His additional income has been able to enroll his children into education.  Damas has four children; two of whom are in primary school, one is in nursery and the other will be enrolled once she is old enough.

In addition to their education, Damas is able to provide his children with healthy, nutritious food and healthcare.  “Before I was not able to afford things and now I can.  For example, when any of my children are ill I can now definitely afford treatment for them.”

As well as both receiving permaculture training, Damas and Condrada also received access to a cow.
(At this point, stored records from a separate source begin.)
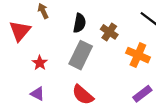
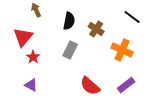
red triangle: (20, 31) -> (23, 37), moved
gray rectangle: (81, 55) -> (70, 50), size x0.7
red semicircle: (83, 95) -> (90, 86), moved

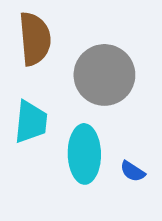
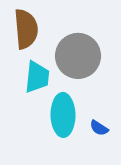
cyan trapezoid: (31, 122) -> (37, 77), moved

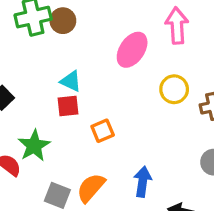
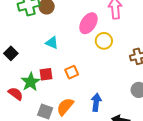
yellow circle: (174, 89) -> (104, 41), moved
red square: (68, 106) -> (46, 74), moved

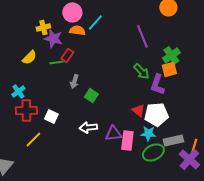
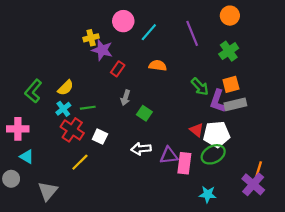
orange semicircle: (77, 30) -> (158, 66), moved
purple line: (142, 36) -> (192, 33), moved
green cross: (171, 55) -> (229, 51), moved
yellow semicircle: (29, 57) -> (66, 88), moved
green line: (56, 62) -> (88, 108), moved
red cross: (26, 110) -> (72, 130), turned 35
cyan star: (148, 133) -> (208, 194), moved
gray rectangle: (173, 140) -> (235, 104), moved
green ellipse: (153, 152) -> (213, 154), moved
Condrada explained the benefits of having access to a cow as ‘the three M’s… milk, money and manure!’

Selling milk and using manure to fertilise her crops has contributed to Condrada increasing her income from 100,000TSH (£36) to 750,000TSH (£268) each year. 

Her additional income has helped Condrada to educate and provide healthcare to her four children, and she even saves some of her milk to benefit the family!

Through COCO, The Hoja Project have helped Damas and Condrada to help themselves!

***

These kind of income increases are a massive deal, because it means that Damas and Condrada now have the means to continue to improve their lives and their children's lives without (hopefully) further input from COCO/Hoja!

Our Income Generation Projects, funded by small loans, has been particularly effective at these kinds of changes in the past, and now our Permaculture programme is giving the local community another similar boost.

Tuesday, 3 December 2013

Oswin in the UK, and mullet book raising money for the Hoja Project

Oswin with Steve Cram and the COCO team
last time he was in the UK in 2009
It's quite an exciting couple of weeks for Hoja, so I think it's worth an occasional update.

Oswin is in the UK, and has been spending the last week or so in Newcastle, visiting schools and supporting organisations, and attending COCO events.

At the weekend he'll be coming down to London, where a number of us Hoja UK volunteers are based, and we can't wait to see him!

He'll visit more schools and supporters down here, and attending a Christmas Hoja get-together.

In other news, a friend of mine Simon Varwell has released his second book, The Return Of The Mullet Hunter, into the wild.  It's nothing to do with the haircut or the fish (well, it's slightly to do with both), but about his attempts to visit every place in the world with the word 'mullet' in its name.

His project started off as a little silly challenge that got way out of hand.  So much so that it's required (at least) two books to tell the story.  This is his second book, and it's a fun and engaging read, as you follow him around the world, facing both success and disappointment at different stages of his journey.

A few months ago Simon asked me to design the cover for the book (I talked about that on my own blog), and as part of that deal he has promised to give 10% of the book's proceeds to Hoja.

So you could do worse than pick this book as your Christmas read when the family get a bit too much.  It's available on Kindle from Amazon.

Tuesday, 18 June 2013

All Change!

You may have noticed that this site has become quieter and quieter in terms of providing news about what Hoja are up to in Songea.  However, this doesn't mean that Hoja has been winding down in any way.  Just that I've been ridiculously busy with other commitments, and haven't been involved in Hoja so much lately.

Hoja continue to produce excellent exam results for their students, give out microfinance loans so local people can start small businesses to create their own income, and help farmers get the most out of their land.

In fact an important change has been made to Hoja recently.  In the UK it's no longer operating as its own charity, but is operating as part of COCO.  Don't worry though, Hoja have in practice been operating as part of COCO for years, so this doesn't represent any change in operations.  Rather, a bit of housekeeping.  It just seemed a bit silly to keep them as separate organisations.

As such, I've done a bit of an edit of some of the content on this site (contact and donation details, mostly).  I'm also going to stop pretending that I have time to keep typing out updates on here, when COCO have their own News Page anyway.